Data Science Libraries - Python
Python has gained widespread acceptance as a language of choice for Data Science, while also excelling as a versatile general-purpose programming language. With its rapid ascendancy, Python has established dominance in the field of Data Science applications and Machine Learning. Its inherent simplicity, multifaceted nature, and excellent readability make it an evident frontrunner for Data Science endeavors.
The primary objective of this course is to offer comprehensive insights into various Data Science Libraries, supplemented by practical examples showcasing their application across diverse data science scenarios.
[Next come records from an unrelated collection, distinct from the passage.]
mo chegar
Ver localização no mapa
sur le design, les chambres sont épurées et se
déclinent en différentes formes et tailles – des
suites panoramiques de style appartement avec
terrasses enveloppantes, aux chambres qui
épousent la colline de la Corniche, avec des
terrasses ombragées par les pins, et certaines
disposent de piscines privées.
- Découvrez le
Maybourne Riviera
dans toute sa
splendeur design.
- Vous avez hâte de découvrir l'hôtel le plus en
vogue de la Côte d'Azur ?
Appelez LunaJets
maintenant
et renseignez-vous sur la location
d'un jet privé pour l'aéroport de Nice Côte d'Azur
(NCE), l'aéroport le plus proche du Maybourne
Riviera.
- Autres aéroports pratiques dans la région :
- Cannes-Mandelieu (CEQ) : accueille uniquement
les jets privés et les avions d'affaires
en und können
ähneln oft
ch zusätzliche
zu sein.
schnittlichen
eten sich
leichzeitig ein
Python computing libraries
- NumPy (Arrays & matrices)
- Panda (Data Structures & Tools)
- SciPy (Integrals, solving differential equations, optimization)
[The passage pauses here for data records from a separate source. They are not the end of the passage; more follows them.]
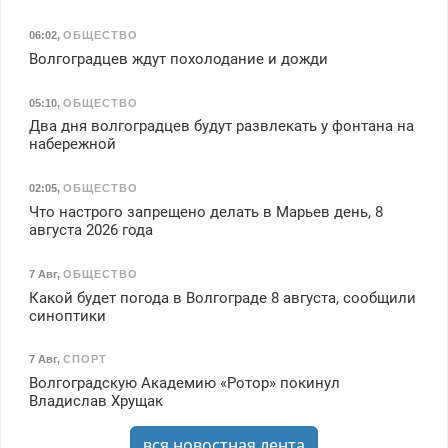
06:02
,
ОБЩЕСТВО
Волгоградцев ждут похолодание и дожди
05:10
,
ОБЩЕСТВО
Два дня волгоградцев будут развлекать у фонтана на
набережной
02:05
,
ОБЩЕСТВО
Что настрого запрещено делать в Марьев день, 8
августа 2026 года
7 Авг
,
ОБЩЕСТВО
Какой будет погода в Волгограде 8 августа, сообщили
синоптики
7 Авг
,
СПОРТ
Волгоградскую Академию «Ротор» покинул
Владислав Хрущак
вся новостная лента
Python Visualization Libraries
- Matplotlib (Plots and Graphsr)
- Seaborn(Plots: heatmaps, time series, violin plots)
Python Algorithmic Libraries
- Scikit Learn (Machine Learning: regression, classification, clustering)
- Statsmodels (Explore data, estimate statistical model and perform statistical tests)
The course commences by explore into fundamental libraries essential for Python-based Data Science. For beginners, installing individual Data Science libraries can prove challenging; thus, we advocate using Anaconda —an all-inclusive installer. Anaconda stands as the World's Most Popular Data Science Platform, compatible with Mac, Windows, and Linux, facilitating large-scale data processing and scientific research computing in Python. It encompasses crucial scientific research and data analysis libraries like Pandas, Numpy, Matplotlib, scikit-learn, alongside IPython, making it the recommended package for this course.